Saved data entries:
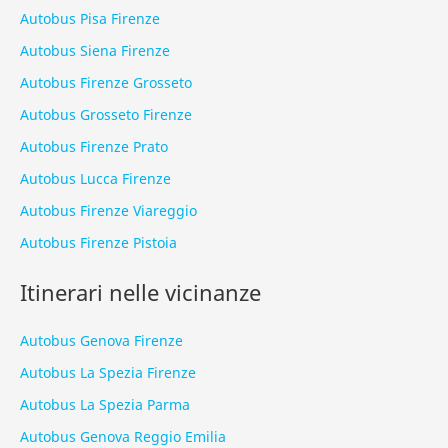
Autobus Pisa Firenze
Autobus Siena Firenze
Autobus Firenze Grosseto
Autobus Grosseto Firenze
Autobus Firenze Prato
Autobus Lucca Firenze
Autobus Firenze Viareggio
Autobus Firenze Pistoia
Itinerari nelle vicinanze
Autobus Genova Firenze
Autobus La Spezia Firenze
Autobus La Spezia Parma
Autobus Genova Reggio Emilia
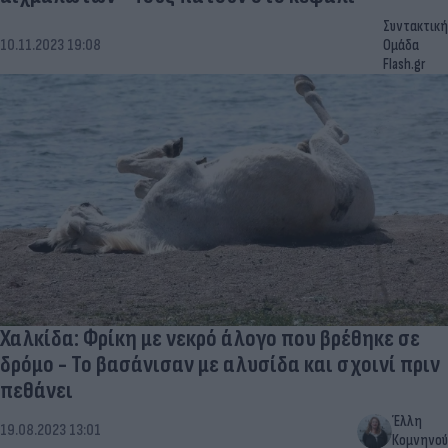
Συντακτική
10.11.2023 19:08
Ομάδα
Flash.gr
Χαλκίδα: Φρίκη με νεκρό άλογο που βρέθηκε σε
δρόμο - Το βασάνισαν με αλυσίδα και σχοινί πριν
πεθάνει
Έλλη
19.08.2023 13:01
Κομνηνού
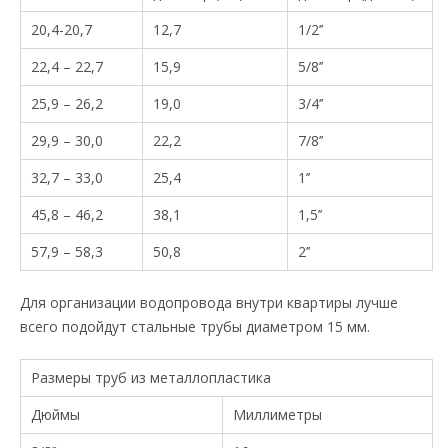
20,4-20,7
12,7
1/2’’
22,4 – 22,7
15,9
5/8’’
25,9 – 26,2
19,0
3/4’’
29,9 – 30,0
22,2
7/8’’
32,7 – 33,0
25,4
1’’
45,8 – 46,2
38,1
1,5’’
57,9 – 58,3
50,8
2’’
Для организации водопровода внутри квартиры лучше
всего подойдут стальные трубы диаметром 15 мм.
Размеры труб из металлопластика
Дюймы
Миллиметры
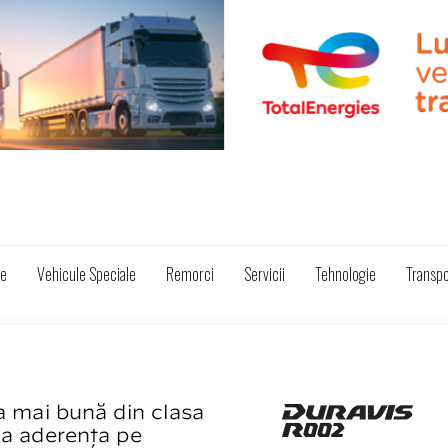
ze
Vehicule Speciale
Remorci
Servicii
Tehnologie
Transpo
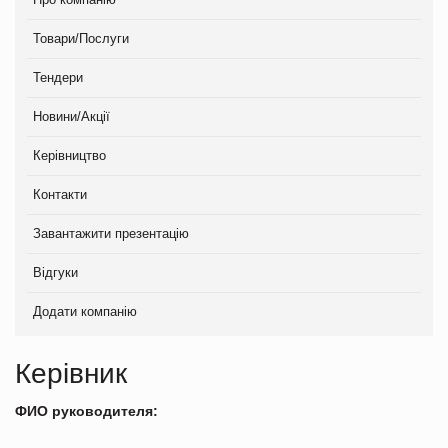
Товари/Послуги
Тендери
Новини/Акції
Керівництво
Контакти
Завантажити презентацію
Відгуки
Додати компанію
Керівник
ФИО руководителя:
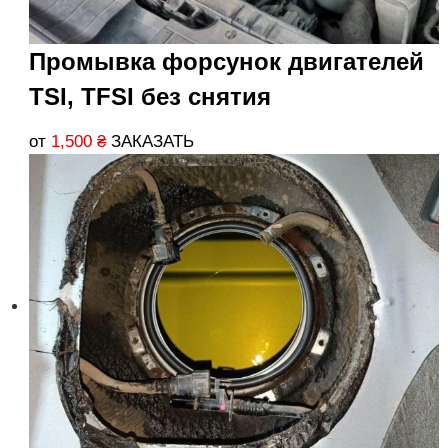
Промывка форсунок двигателей
TSI, TFSI без снятия
от
1,500
₴
ЗАКАЗАТЬ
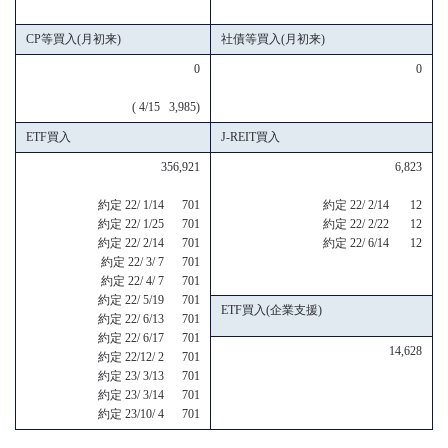
CP等買入(月初来)
社債等買入(月初来)
0
0
( 4/15 3,985)
ETF買入
J-REIT買入
356,921
6,823
約定 22/ 1/14 701
約定 22/ 2/14 12
約定 22/ 1/25 701
約定 22/ 2/22 12
約定 22/ 2/14 701
約定 22/ 6/14 12
約定 22/ 3/ 7 701
約定 22/ 4/ 7 701
約定 22/ 5/19 701
ETF買入(企業支援)
約定 22/ 6/13 701
約定 22/ 6/17 701
14,628
約定 22/12/ 2 701
約定 23/ 3/13 701
約定 23/ 3/14 701
約定 23/10/ 4 701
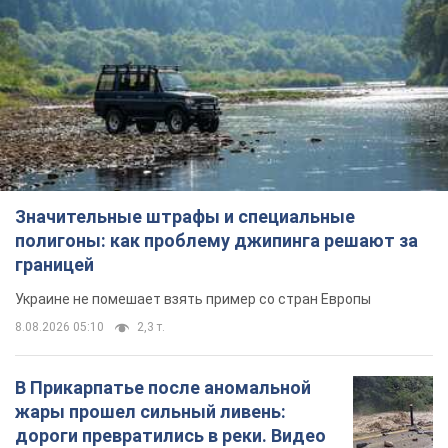
Значительные штрафы и специальные
полигоны: как проблему джипинга решают за
границей
Украине не помешает взять пример со стран Европы
8.08.2026 05:10
2,3 т.
В Прикарпатье после аномальной
жары прошел сильный ливень:
дороги превратились в реки. Видео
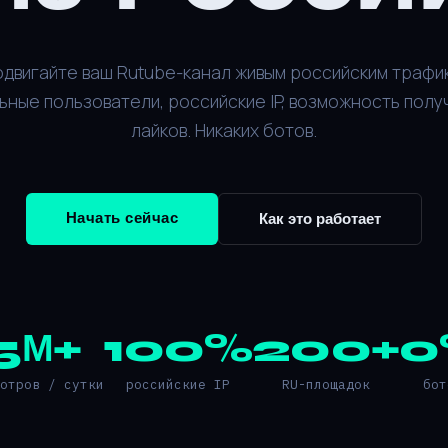
двигайте ваш Rutube-канал живым российским трафи
ьные пользователи, российские IP, возможность полу
лайков. Никаких ботов.
Начать сейчас
Как это работает
5М+
100%
200+
0
мотров / сутки
российские IP
RU-площадок
бот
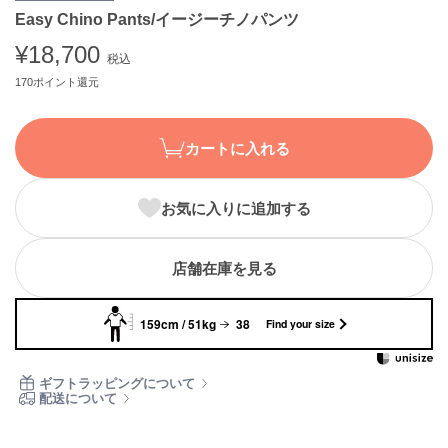
Easy Chino Pants/イージーチノパンツ
ASICS
アシックス
¥18,700
税込
170ポイント還元
Ballelite
バレリット
カートに入れる
BANDOLIER
バンドリヤー
お気に入りに追加する
Barbour
バブアー
店舗在庫を見る
Beyond Closet
ビヨンドクローゼット
159cm / 51kg
38
Find your size
Calvin Klein
ギフトラッピングについて
カルバン・クライン
配送について
CELFORD
セルフォード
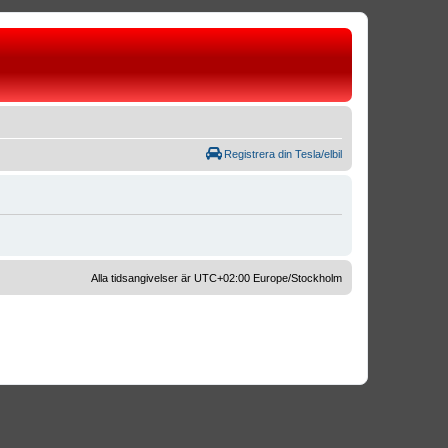
Registrera din Tesla/elbil
Alla tidsangivelser är UTC+02:00 Europe/Stockholm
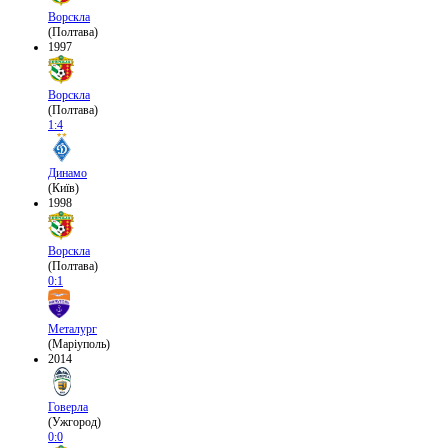
Ворскла
(Полтава)
1997
Ворскла
(Полтава)
1:4
Динамо
(Київ)
1998
Ворскла
(Полтава)
0:1
Металург
(Маріуполь)
2014
Говерла
(Ужгород)
0:0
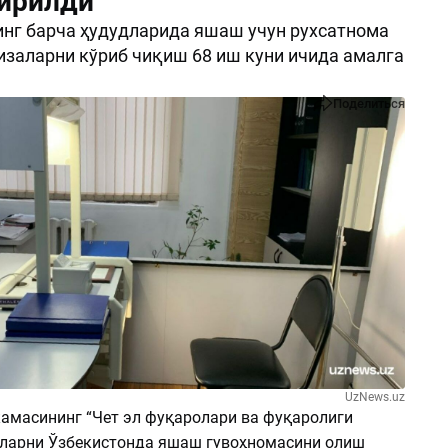
ирилди
нг барча ҳудудларида яшаш учун рухсатнома
изаларни кўриб чиқиш 68 иш куни ичида амалга
Поделиться
UzNews.uz
амасининг “Чет эл фуқаролари ва фуқаролиги
ларни Ўзбекистонда яшаш гувоҳномасини олиш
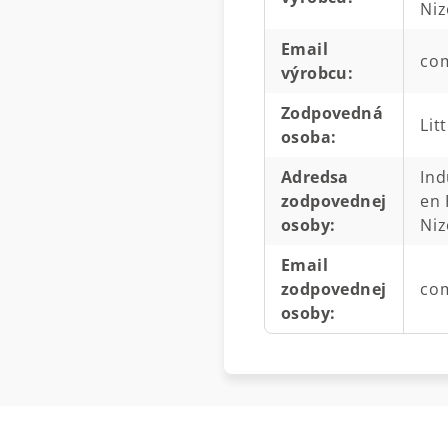
Ni
Email
com
výrobcu
:
Zodpovedná
Lit
osoba
:
Adredsa
Ind
zodpovednej
en 
osoby
:
Ni
Email
zodpovednej
com
osoby
:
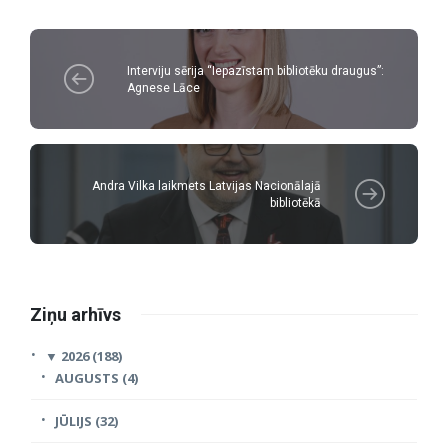
Interviju sērija “Iepazīstam bibliotēku draugus”:
Agnese Lāce
Andra Vilka laikmets Latvijas Nacionālajā
bibliotēkā
Ziņu arhīvs
▼
2026 (188)
AUGUSTS (4)
JŪLIJS (32)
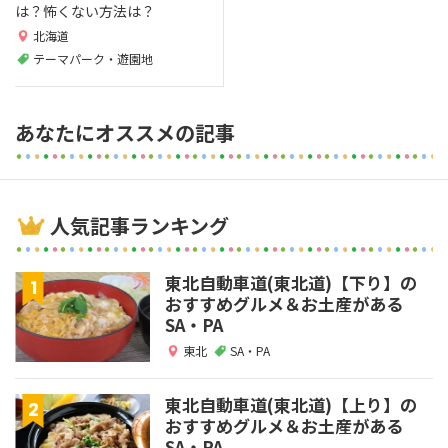
は？怖くない方法は？
北海道
テーマパーク・遊園地
あなたにオススメの記事
人気記事ランキング
東北自動車道(東北道)【下り】の
おすすめグルメ＆お土産がある
SA・PA
東北
SA・PA
東北自動車道(東北道)【上り】の
おすすめグルメ＆お土産がある
SA・PA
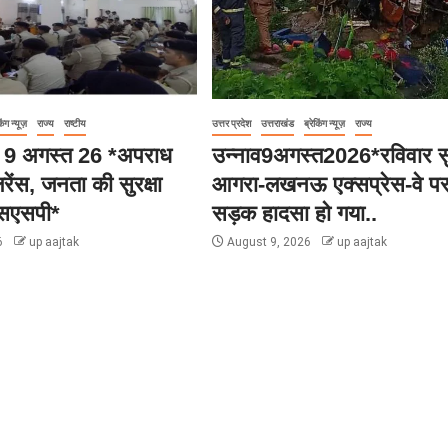
िंग न्यूज़
राज्य
राष्टीय
उत्तर प्रदेश
उत्तराखंड
ब्रेकिंग न्यूज़
राज्य
हार 9 अगस्त 26 *अपराध
उन्नाव9अगस्त2026*रविवार स
रेंस, जनता की सुरक्षा
आगरा-लखनऊ एक्सप्रेस-वे पर
एसएसपी*
सड़क हादसा हो गया..
6
up aajtak
August 9, 2026
up aajtak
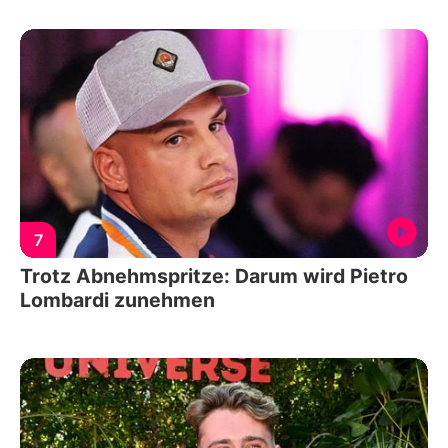
7
Trotz Abnehmspritze: Darum wird Pietro
Lombardi zunehmen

▶ **Exercise instructions**
Scan the data for the word "яшаш" and copy every line where it shows up.

▶ **Response for this exercise**
нг барча ҳудудларида яшаш учун рухсатнома
ларни Ўзбекистонда яшаш гувоҳномасини олиш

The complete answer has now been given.